However, our limitation was due to the fact that we were running the Spoon client from windows machines. We could execute the 'archive' shell script from the Data Integration server running on linux. However, that would force us to always use the DI server when executing.
What other options exist? Enter Oozie. Oozie is shipped with most, if not all, Hadoop distributions. Integrated with the Hadoop ecosystem, Oozie can be used to orchestrate a workflow of different Hadoop and operating system utilities. Oozie supports Hive, Pig, Sqoop, MapReduce as well as system level commands including shell scripts. More information on Oozie can be found here:
http://hortonworks.com/hadoop/oozie/.
Using Oozie, we can execute the shell script from our PDI job regardless of operating system (i.e. Spoon running on Windows, Data Integration Server running on linux or the kitchen script running on linux).

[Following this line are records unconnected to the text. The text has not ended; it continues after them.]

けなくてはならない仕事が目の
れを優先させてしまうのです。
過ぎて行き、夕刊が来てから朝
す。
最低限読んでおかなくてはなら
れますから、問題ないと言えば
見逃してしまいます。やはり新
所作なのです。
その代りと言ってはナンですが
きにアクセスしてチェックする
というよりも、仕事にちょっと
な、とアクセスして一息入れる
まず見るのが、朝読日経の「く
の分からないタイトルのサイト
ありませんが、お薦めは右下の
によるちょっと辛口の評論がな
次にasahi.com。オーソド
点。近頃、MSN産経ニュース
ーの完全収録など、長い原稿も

To configure, Oozie requires a directory on HDFS referred to as oozie.wf.application.path. This property is required and points to the location of the application components. Within this directory, multiple components referenced from your Oozie workflow can be uploaded (e.g. pig scripts, Hive sql files, Java jar files, etc.). In addition to all of the component files, the workflow.xml specifies the actions and flow to be orchestrated on the cluster.
For my client, I needed to execute a shell script to move files from the ingest directory to an archive directory. The following workflow.xml was uploaded to HDFS directory specified via oozie.wf.application.path.
<workflow-app name="wf_archive_files" xmlns="uri:oozie:workflow:0.5">
<start to="archive-files-action"/>
<kill name="Kill">
<message>Action failed, error message[${wf:errorMessage(wf:lastErrorNode())}]</message>
</kill>
<action name="archive-files-action">
<shell xmlns="uri:oozie:shell-action:0.1">
<job-tracker>${jobTracker}</job-tracker>
<name-node>${nameNode}</name-node>
<exec>${scriptPath}</exec>
<argument>${src_dir}</argument>
<argument>${target_dir}</argument>
<file>${scriptPath}#${script}</file>
<capture-output/>
</shell>
<ok to="End"/>
<error to="Kill"/>
</action>
<end name="End"/>
</workflow-app>
oozie.wf.application.path=${nameNode}/app/archive_files
nameNode=hdfs://nameservice1
jobTracker=localhost:8032
scriptPath=/app/archive_files/${script}
script=archive_files.sh
src_dir=${SRC_DIR}
target_dir=${ARCHIVE_DIR}
Using Advanced Mode, I could dynamically specify the source & target folders using parameters passed to my PDI job.
Along with the workflow.xml, the archive_files.sh shell script also needed uploaded to the same location, specified via oozie.wf.application.path.
#!/bin/sh
if [ "$#" -ne 2 ]; then
echo "Usage: $0
echo "Example: $0 /data/landing/app_stream /data/archive/app"
exit
fi
src_dir=$1
target_dir=$2
for i in `hdfs dfs -ls -R $src_dir | awk '/a/ {print $8}'`; do
target_folder=${i/#$src_dir/$target_dir}
if [[ "$i" == *.txt ]]; then
hdfs_cmd="hdfs dfs -mv $i ${target_folder%/*}"
echo "$hdfs_cmd"
$hdfs_cmd
# Exclude tmp files being written by flume
# Only grab directories to be created
elif [[ "$i" != *.tmp ]]; then
# Create target directory
hdfs_cmd="hdfs dfs -mkdir -p $target_folder"
echo $hdfs_cmd
$hdfs_cmd
fi
done
With all of the components in place on HDFS and properties specified within the Oozie Job Executor step, we can now execute our job and have files 'archived' from ${SRC_DIR} to ${ARCHIVE_DIR}. Just make sure to specify ${SRC_DIR} and ${ARCHIVE_DIR} as part of the PDI Job. Or explicitly specify the properties.